▽

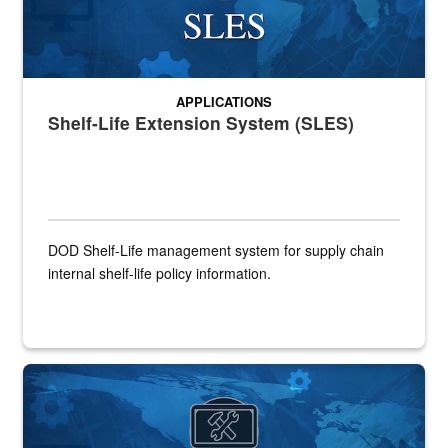
APPLICATIONS
Shelf-Life Extension System (SLES)
DOD Shelf-Life management system for supply chain
internal shelf-life policy information.
Banner graphic for Strategic Materials Sales Portal application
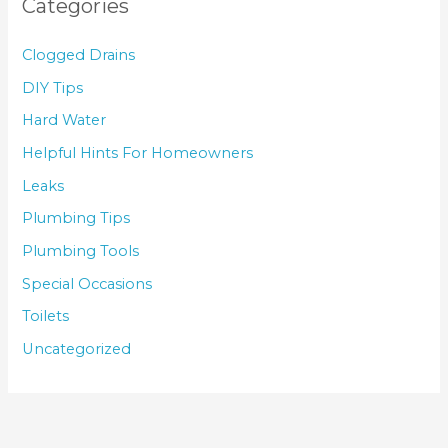
Categories
Clogged Drains
DIY Tips
Hard Water
Helpful Hints For Homeowners
Leaks
Plumbing Tips
Plumbing Tools
Special Occasions
Toilets
Uncategorized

△

## WORK ORDER
Copy out all the data above exactly as written. Skip the pictures.

## THE ANSWER
APPLICATIONS
Shelf-Life Extension System (SLES)
DOD Shelf-Life management system for supply chain
internal shelf-life policy information.
Banner graphic for Strategic Materials Sales Portal application
Categories
Clogged Drains
DIY Tips
Hard Water
Helpful Hints For Homeowners
Leaks
Plumbing Tips
Plumbing Tools
Special Occasions
Toilets
Uncategorized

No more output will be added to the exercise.